The past few months I have been struggling for things to write about here. So naturally, I am writing about how I am struggling for things to write about. Part of the problem is that I don't write about a number of aspects of my life. I never write about work, and I never will. I never write about personal relationships except in the vaguest way, and I never will. I do not subscribe to the modern notion that private life should be a source of entertainment for others. I never write about my obsession with fitness because I have the strong impression that most people find such stuff a crushing bore. Perhaps I should start, though -- it's not like I'm not boring you from time to time, and there is the outside chance I could find a way to make it interesting. I am also travelling significantly less than I used to, so trip reports have been rare.
But the main problem is I just don't have that many strong opinions any more. Oh, I do on books and movies and such, but in other aspects of life, not so much; and I actively resist having opinions on politics or current issues and so forth.
It's a long steady change from, say, 10 years ago. Back then I could crank out a 3000 word football column for Blogcritics full of snark and glib assessments, expressed with great assuredness. Hell, I could write multi-page reviews of hotel rooms for the late, lamented Hotel Chatter site. But for some reason I changed. A lot. So much so that it makes me wonder how I managed to change so thoroughly and, more importantly, whether it has done me any good.
Part of the reason I changed is humility. I simply don't have the faith in my beliefs and opinions that I once did. This has just been the result of ongoing observation. Whereas I used to look on those who disagreed and foolish and wrong. I realize that I am as likely to be the one who is foolish and wrong. And I don't want to be foolish and wrong, or more importantly, I don't want to regularly read something I wrote five years ago and think, "God, what an idiot I was." Instead, I have to consider the possibility that I am being an idiot and that it's probably best to keep my mouth shut. Note: If everyone felt this way, what passes for political discourse in the media would grind to a halt.

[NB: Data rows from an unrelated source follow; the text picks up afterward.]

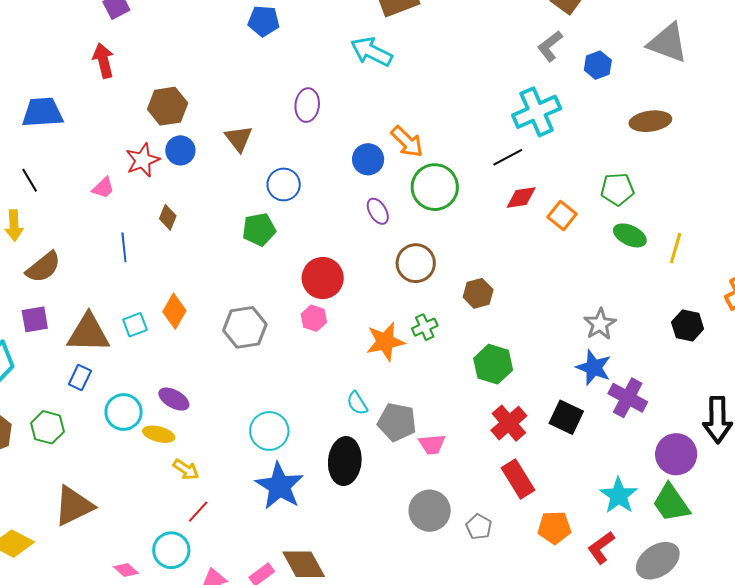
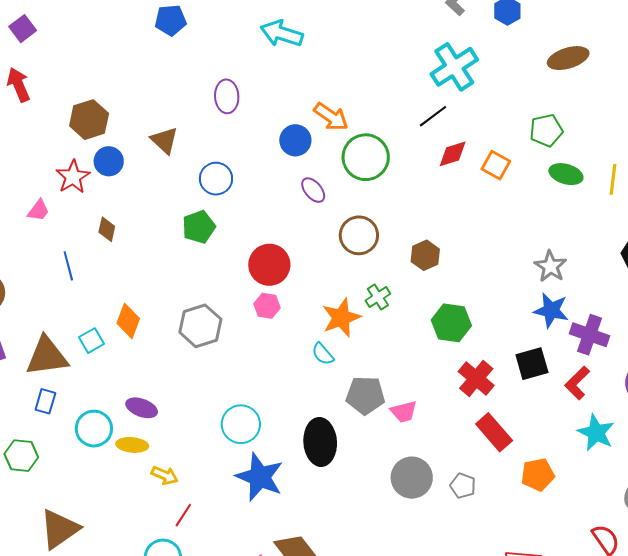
cyan semicircle: (357, 403) -> (323, 354), moved
black square: (566, 417) -> (532, 364), turned -32
red L-shape: (601, 547) -> (577, 383), moved

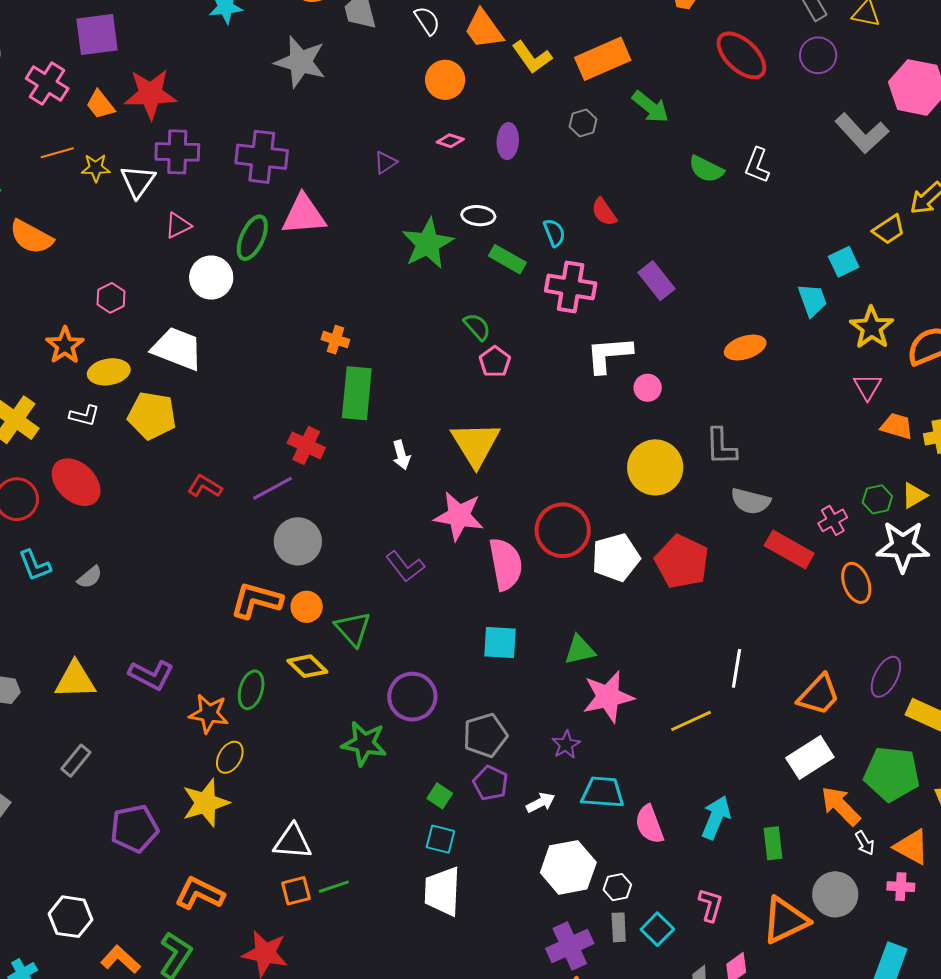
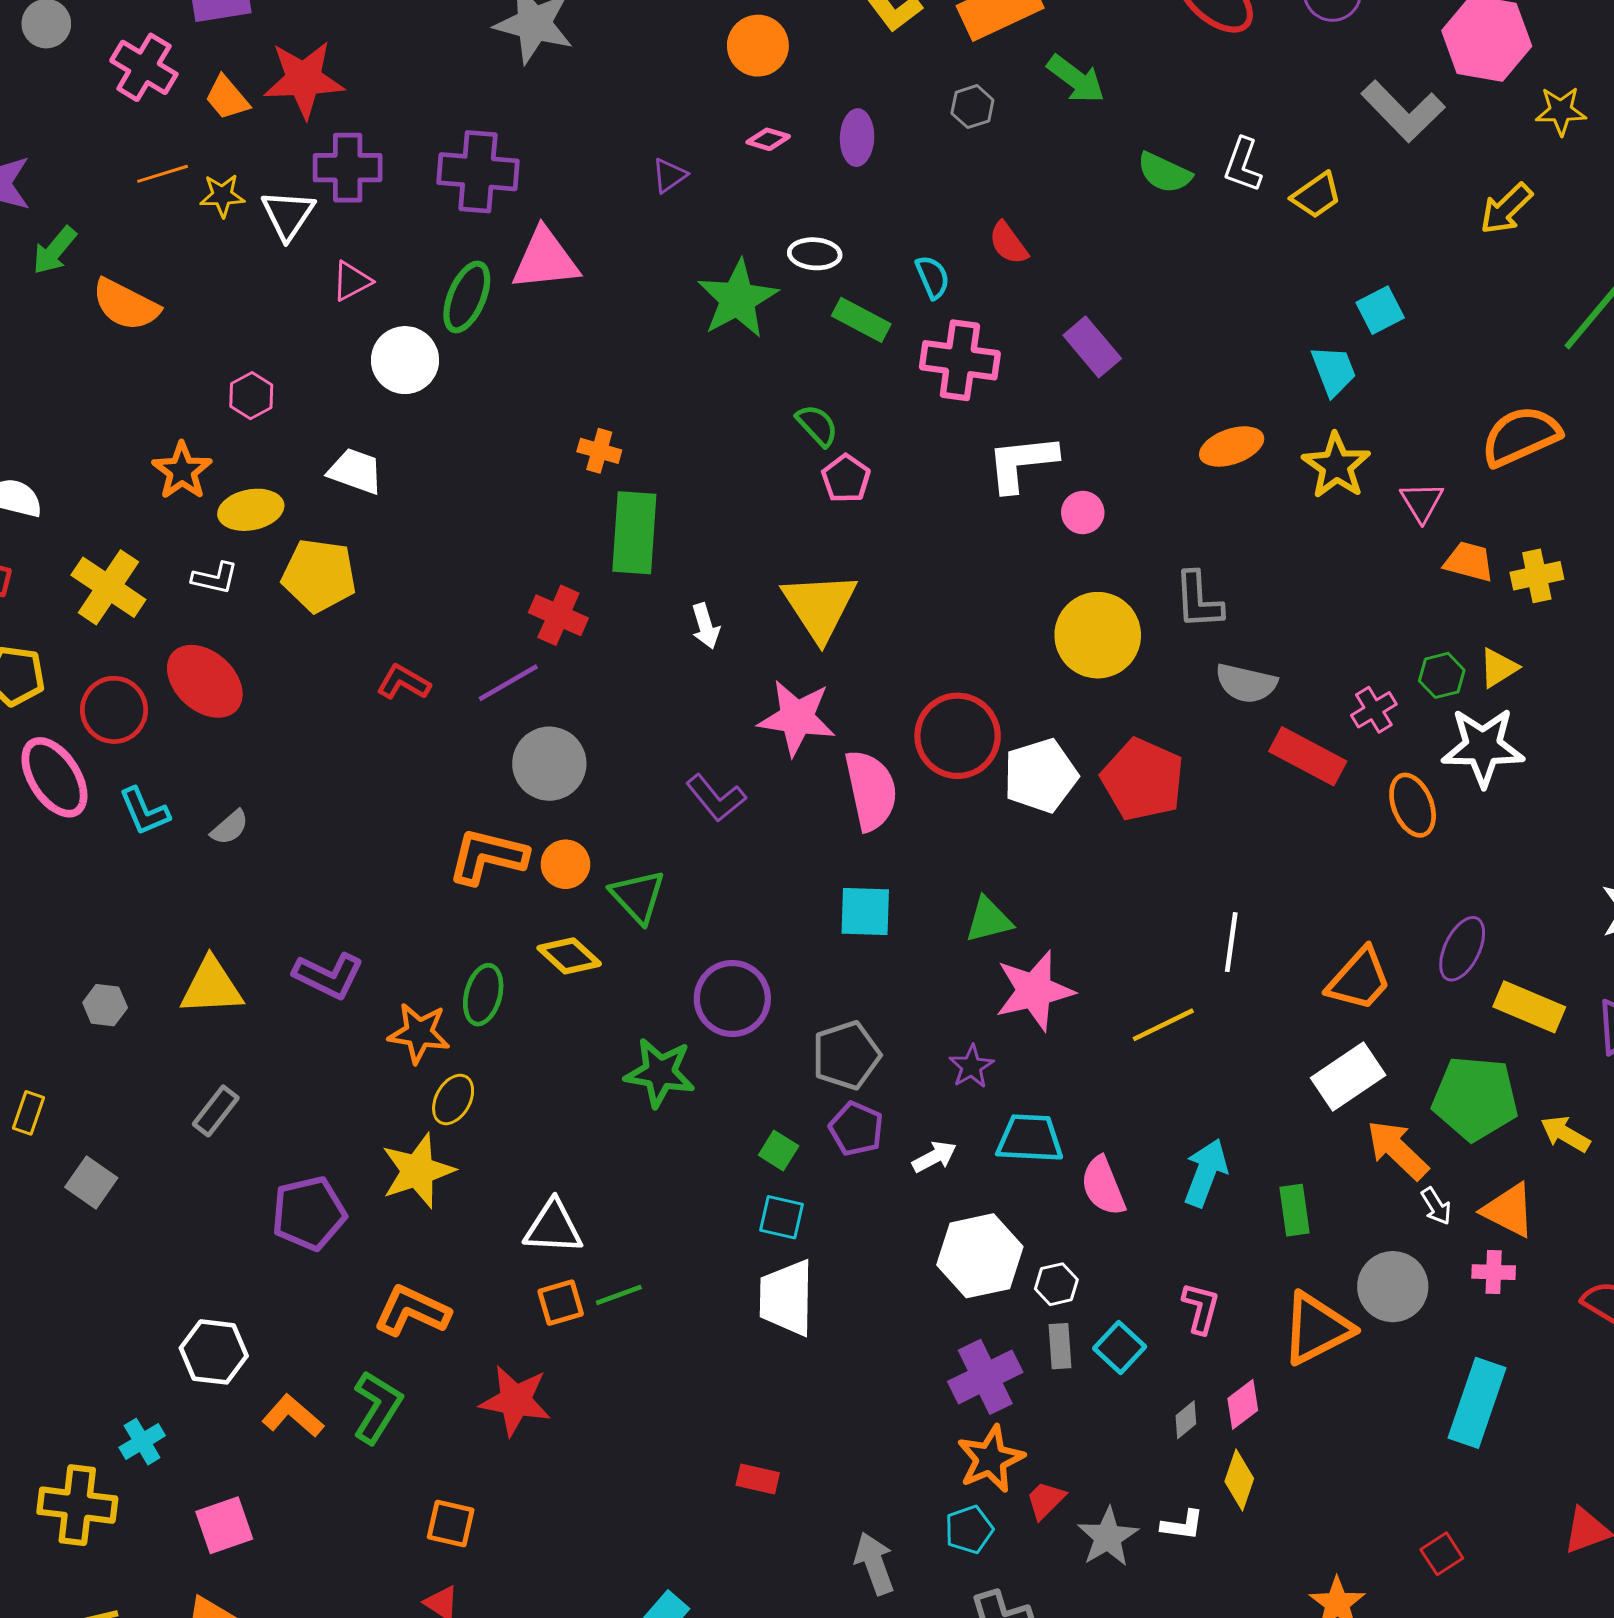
yellow trapezoid: (889, 229) -> (1316, 195), moved
yellow star: (872, 328) -> (1336, 466), moved
white trapezoid: (177, 349) -> (356, 471), size x0.7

After a certain age, if you continue to spew your opinions like that, in any non-trivial capacity, you are either a) truly exceptional at deluding yourself about your chance of righteousness, b) you believe the expression of opinion is of value in itself regardless of whether you are right or, possibly, c) there is financial gain in it for you.
In reverse order. There is no financial gain in it for me, at least there would not be any immediate gain. I would have to have a noticeable outlet and build a following to either get paid fees or garner eyeballs. So I would essentially be spending time acting like I was worked up about stuff for the sake of entertaining those who get worked up about whatever I was acting like getting worked up about -- if you get my meaning. An honestly, I don't think the ultimate payoff for that is all that great.
As for the expression of opinion being of value -- that's empty. An opinion is only of value if it informs, or otherwise brings a new perspective to a situation. Otherwise it is just sort of a proclamation of identity, a shot at increasing your status by demonstrating you hold proper or superior beliefs. Sadly, I don't give a rat's ass what you think about me or any topic.
Deluding yourself of your righteousness means you are expressing your opinion either to persuade others to those beliefs, or perhaps to bolster the spirits of others who already believe as you do. That's actually a good reason. Without that there would be no discussion of any topics, no furthering of understanding in any area that wasn't mathematical or scientific. Everyone would be going around shrugging in indifference at each other. Of course, considering the amount of discourse that is civil and valuable, shrugging might be better in ninety-nine out of a hundred cases.
But I have, perhaps unwittingly, chosen a to resist self-delusion. I'm not sure I would recommend a similar path. I don't know that it has done me much good. I like to think it makes me objective and makes me see things a bit more clearly, but even if it does (which in itself may be delusion), what does that get me? It has probably made me apathetic in equal measure. It's also possible I am mistaking a desire for objectivity for fear of failure -- the failure of being wrong.
I don't know. I haven't figured it out. I am comfortable with myself mostly, and I think I am better liked than before (said the guy who not two paragraphs ago said he didn't give a rat's ass what people thought of him). But when I read a well-written, fervently-argued, clever opinion, I find myself a bit envious that I don't/can't/won't do that anymore.
On the other hand, please disregard the above opinion. God, what an idiot I was.